Ford Consul II convertible
|Manufacturer||Ford of Britain|
Between 1951 and 1962 the Consul was the four-cylinder base model of the three-model Ford Zephyr range, comprising Consul, Zephyr and Zephyr Zodiac. In 1962 the line was restyled, and the Consul was replaced by the Zephyr 4, the mid-range Zephyr model becoming the Zephyr 6 and the top of the range Zephyr Zodiac just being called the Zodiac. At this point Consul became a range of smaller cars in its own right, initially the Consul Classic and Consul Capri, shortly joined by the even smaller Consul Cortina. The Consul Classic and Consul Capri were only made for two years, before being replaced by the Consul Corsair.
The Classic, the Capri (made until 1963) and the Corsair (made from 1963 until 1970) were relatively short-lived, but the Ford Cortina, after losing (along with the Corsair) the "Consul" tag in 1964, went on to become a best-seller. The Consul name reappeared from 1972 to 1975 on a replacement for the Zephyr range, now sharing a body with the more luxurious Ford Granada Mk I. The Capri name by now had also been reintroduced, in 1969.
Ford Consul Mk1 (1951–1956) 
|Body style||4-door saloon, estate car, convertible.|
|Engine||1.5 L Straight-4|
|Wheelbase||100 in (2,540 mm)|
|Length||164 in (4,166 mm)|
|Width||64 in (1,626 mm)|
|Height||61 in (1,500 mm)(convertible)|
The Consul was first shown at the 1950 London Motor Show and was the start of Ford of Britain's successful attack on the family saloon car market and replaced the larger-engined V-8 Pilot which had only been made in small numbers. It was given the Ford code of EOTA. Most cars were 4-door saloons with body design by George Walker of the parent United States Ford company, but a few estate cars were made by the coachbuilder Abbott. From 1953 a convertible conversion by Carbodies became available. The body was reinforced by welding in a large X-frame to the floor pan. Unlike the more expensive Zephyr, the hood (convertible top) had to be put up and down manually.

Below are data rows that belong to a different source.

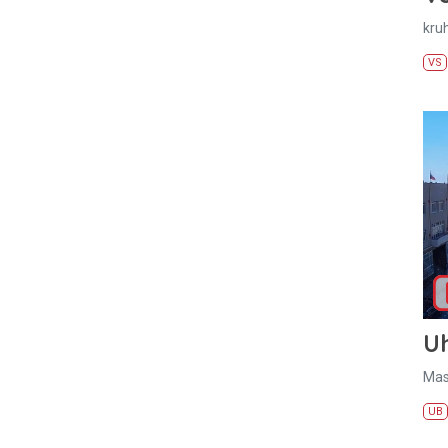
kru
VS
U
Mas
UB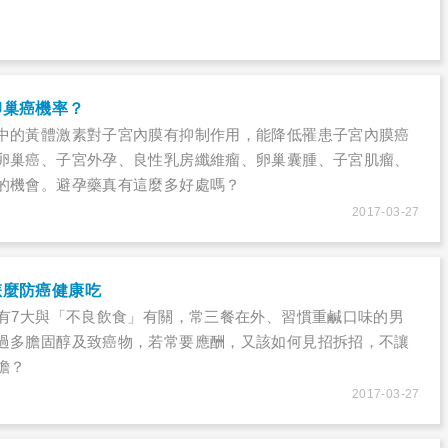
卵巢癌機率？
中的黃體激素對子宮內膜有抑制作用，能降低罹患子宮內膜癌
卵巢癌、子宮外孕、良性乳房纖維瘤、卵巢囊腫、子宮肌瘤、
的機會。避孕藥真有這麼多好處嗎？
2017-03-27
怎麼防癌健康吃
，有7大與「不良飲食」有關，常三餐在外、習慣重鹹口味的男
過多膽固醇及致癌物，若常要應酬，又該如何見招拆招，不讓
擔？
2017-03-27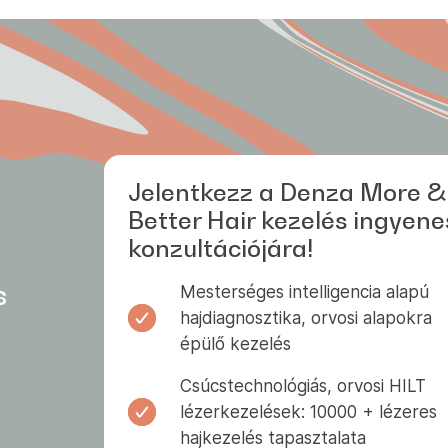
Jelentkezz a Denza More &
Better Hair kezelés ingyene
konzultációjára!
s
Mesterséges intelligencia alapú
hajdiagnosztika, orvosi alapokra
épülő kezelés
Csúcstechnológiás, orvosi HILT
lézerkezelések: 10000 + lézeres
hajkezelés tapasztalata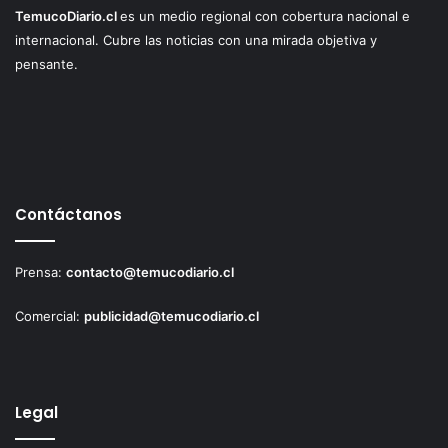
TemucoDiario.cl
es un medio regional con cobertura nacional e
internacional. Cubre las noticias con una mirada objetiva y
pensante.
Contáctanos
Prensa:
contacto@temucodiario.cl
Comercial:
publicidad@temucodiario.cl
Legal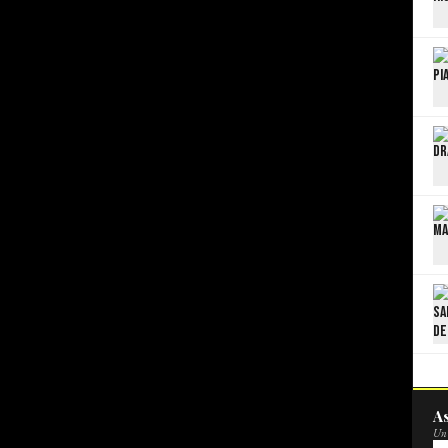
As
Un 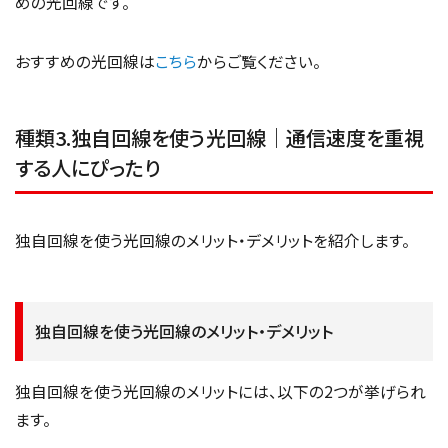
めの光回線です。
おすすめの光回線は
こちら
からご覧ください。
種類3.独自回線を使う光回線｜通信速度を重視
する人にぴったり
独自回線を使う光回線のメリット・デメリットを紹介します。
独自回線を使う光回線のメリット・デメリット
独自回線を使う光回線のメリットには、以下の2つが挙げられ
ます。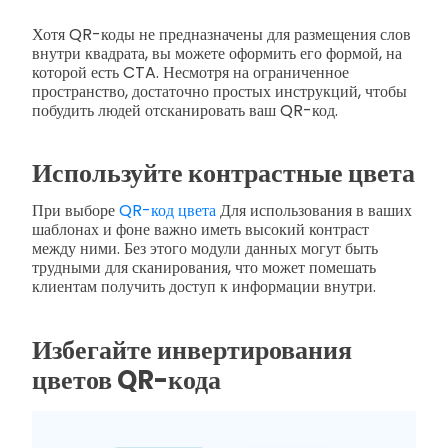
Хотя QR-коды не предназначены для размещения слов
внутри квадрата, вы можете оформить его формой, на
которой есть CTA. Несмотря на ограниченное
пространство, достаточно простых инструкций, чтобы
побудить людей отсканировать ваш QR-код.
Используйте контрастные цвета
При выборе
QR-код цвета
Для использования в ваших
шаблонах и фоне важно иметь высокий контраст
между ними. Без этого модули данных могут быть
трудными для сканирования, что может помешать
клиентам получить доступ к информации внутри.
Избегайте инвертирования
цветов QR-кода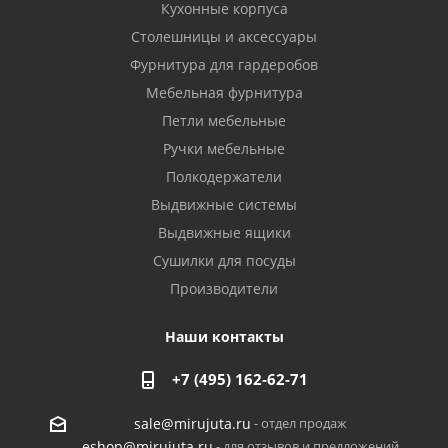
Кухонные корпуса
Столешницы и аксессуары
Фурнитура для гардеробов
Мебельная фурнитура
Петли мебельные
Ручки мебельные
Полкодержатели
Выдвижные системы
Выдвижные ящики
Сушилки для посуды
Производители
Наши контакты
+7 (495) 162-62-71
- отдел продаж
sale@mirujuta.ru
- для отзывов и предложений
eshop@mirujuta.ru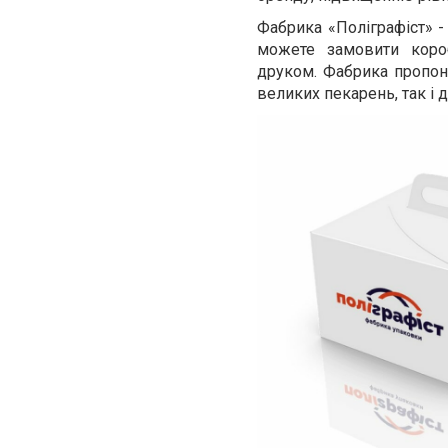
Фабрика «Поліграфіст» -
можете замовити короб
друком. Фабрика пропон
великих пекарень, так і 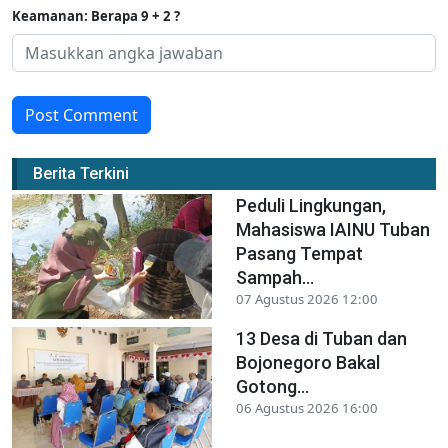
Keamanan: Berapa 9 + 2 ?
Post Comment
Berita Terkini
Peduli Lingkungan,
Mahasiswa IAINU Tuban
Pasang Tempat
Sampah...
07 Agustus 2026 12:00
13 Desa di Tuban dan
Bojonegoro Bakal
Gotong...
06 Agustus 2026 16:00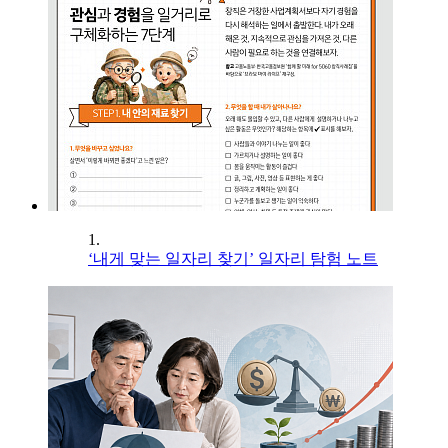
1.
‘내게 맞는 일자리 찾기’ 일자리 탐험 노트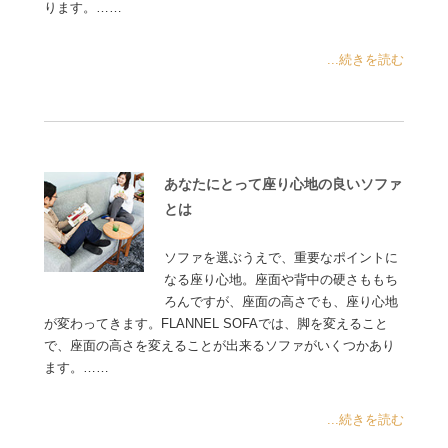
ります。……
...続きを読む
あなたにとって座り心地の良いソファ
とは
ソファを選ぶうえで、重要なポイントに
なる座り心地。座面や背中の硬さももち
ろんですが、座面の高さでも、座り心地
が変わってきます。FLANNEL SOFAでは、脚を変えること
で、座面の高さを変えることが出来るソファがいくつかあり
ます。……
...続きを読む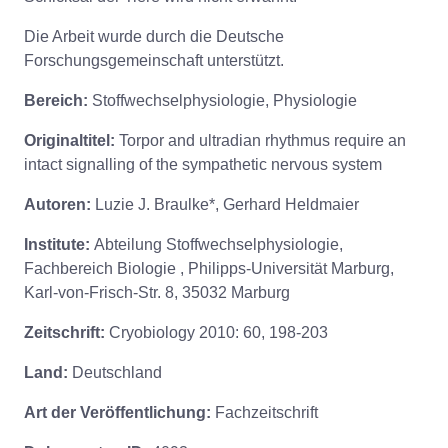
Die Arbeit wurde durch die Deutsche
Forschungsgemeinschaft unterstützt.
Bereich:
Stoffwechselphysiologie, Physiologie
Originaltitel:
Torpor and ultradian rhythmus require an
intact signalling of the sympathetic nervous system
Autoren:
Luzie J. Braulke*, Gerhard Heldmaier
Institute:
Abteilung Stoffwechselphysiologie,
Fachbereich Biologie , Philipps-Universität Marburg,
Karl-von-Frisch-Str. 8, 35032 Marburg
Zeitschrift:
Cryobiology 2010: 60, 198-203
Land:
Deutschland
Art der Veröffentlichung:
Fachzeitschrift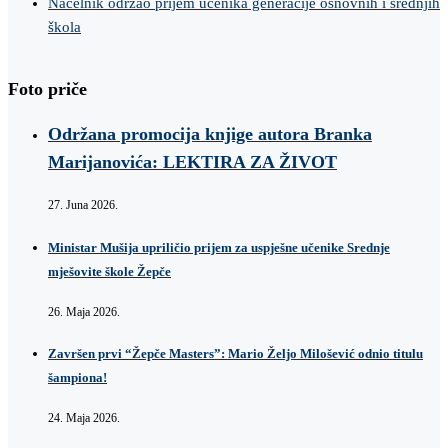
Načelnik održao prijem učenika generacije osnovnih i srednjih
škola
Foto priče
Održana promocija knjige autora Branka
Marijanovića: LEKTIRA ZA ŽIVOT
27. Juna 2026.
Ministar Mušija upriličio prijem za uspješne učenike Srednje
mješovite škole Žepče
26. Maja 2026.
Završen prvi “Žepče Masters”: Mario Željo Milošević odnio titulu
šampiona!
24. Maja 2026.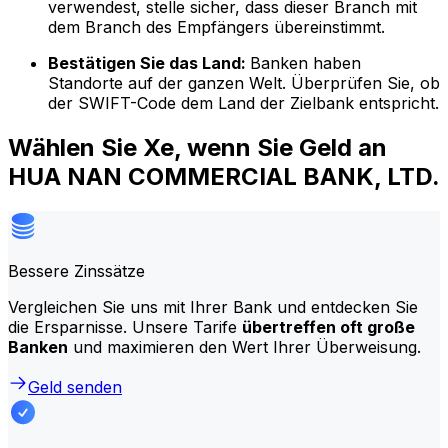
verwendest, stelle sicher, dass dieser Branch mit
dem Branch des Empfängers übereinstimmt.
Bestätigen Sie das Land:
Banken haben
Standorte auf der ganzen Welt. Überprüfen Sie, ob
der SWIFT-Code dem Land der Zielbank entspricht.
Wählen Sie Xe, wenn Sie Geld an
HUA NAN COMMERCIAL BANK, LTD.
Bessere Zinssätze
Vergleichen Sie uns mit Ihrer Bank und entdecken Sie
die Ersparnisse. Unsere Tarife
übertreffen oft große
Banken
und maximieren den Wert Ihrer Überweisung.
Geld senden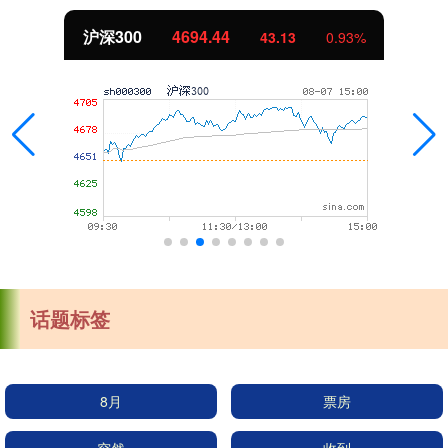
沪深300
4694.44
43.13
0.93%
话题标签
8月
票房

It was also the first car they built with up-to-date technology. The new 1508 cc 47 bhp (35 kW)  engine had overhead valves, and hydraulic clutch operation was used, which back in 1950 was an unusual feature. However, a three-speed gearbox, with synchromesh only on second and top, was retained. The Consul was also the first British production car to use the now-common MacPherson strut independent front suspension, and was the first British Ford with modern unibody construction.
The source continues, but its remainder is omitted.